Hint: To approach this kind of question you need basic formulas of electrostatics and mechanics. First use the formula of pressure defined as force per unit area. Use Newton’s second law formula of force which gives relation with momentum. To put value in momentum, use Einstein's famous equation, $E=m{{c}^{2}}$. Then convert the formula of pressure in such a way that it will show the relation of flux and velocity of light only. S.I unit of pressure is $N/{{m}^{2}}$or V/m.it is equivalent to electric field intensity.

Complete step by step answer:
We know that pressure is defined as force per unit area.
Mathematically,
$P=\dfrac{F}{A}-----(1)$
Where,
P= pressure
F= force
A= area
Force can be defined as rate change of momentum per unit time.
I.e. $F=\dfrac{dp}{dt}-----(2)$
By Einstein equation, we know that $E=m{{c}^{2}}$
Where,
E= energy of incident light
c= speed of light
It is also can be written as $p=\dfrac{E}{c}------(3)$
(Since momentum is p=mv)
Therefore pressure exerted on the surface is given as,
From (1), (2) and (3)
Thus $P=\dfrac{F}{A}=\dfrac{\dfrac{dp}{dt}}{A}=\dfrac{1}{cA}\dfrac{dE}{dt}=\dfrac{flux}{c}=\dfrac{18\times {{10}^{4}}W/{{m}^{2}}}{3\times {{10}^{8}}m/s}=6\times {{10}^{-4}}N/{{m}^{2}}$
Thus, the pressure exerted on the surface is$6\times {{10}^{-4}}N/{{m}^{2}}$.

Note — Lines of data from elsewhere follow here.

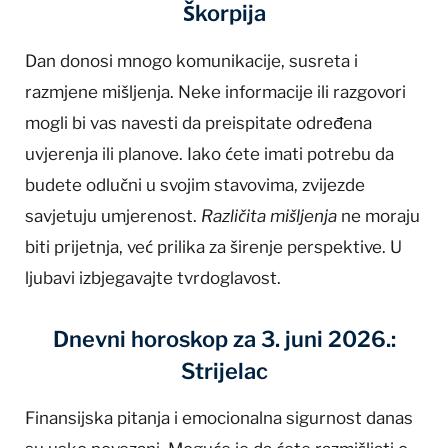
Škorpija
Dan donosi mnogo komunikacije, susreta i
razmjene mišljenja. Neke informacije ili razgovori
mogli bi vas navesti da preispitate određena
uvjerenja ili planove. Iako ćete imati potrebu da
budete odlučni u svojim stavovima, zvijezde
savjetuju umjerenost.
Različita mišljenja
ne moraju
biti prijetnja, već prilika za širenje perspektive. U
ljubavi izbjegavajte tvrdoglavost.
Dnevni horoskop za 3. juni 2026.:
Strijelac
Finansijska pitanja i emocionalna sigurnost danas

Hence option (D) is correct

Note:
1. Do you know that light has dual nature: wave nature and particle nature.
2. Electric flux and electric flux density are two different things. Electric flux passing through a surface is defined as an integral product of vector quantity electric field and vector quantity area.
3. Unit of electric flux is volt meter. Whereas electric flux density is defined as electric flux per unit area. Unit of electric flux density is weber per meter square or volt per meter.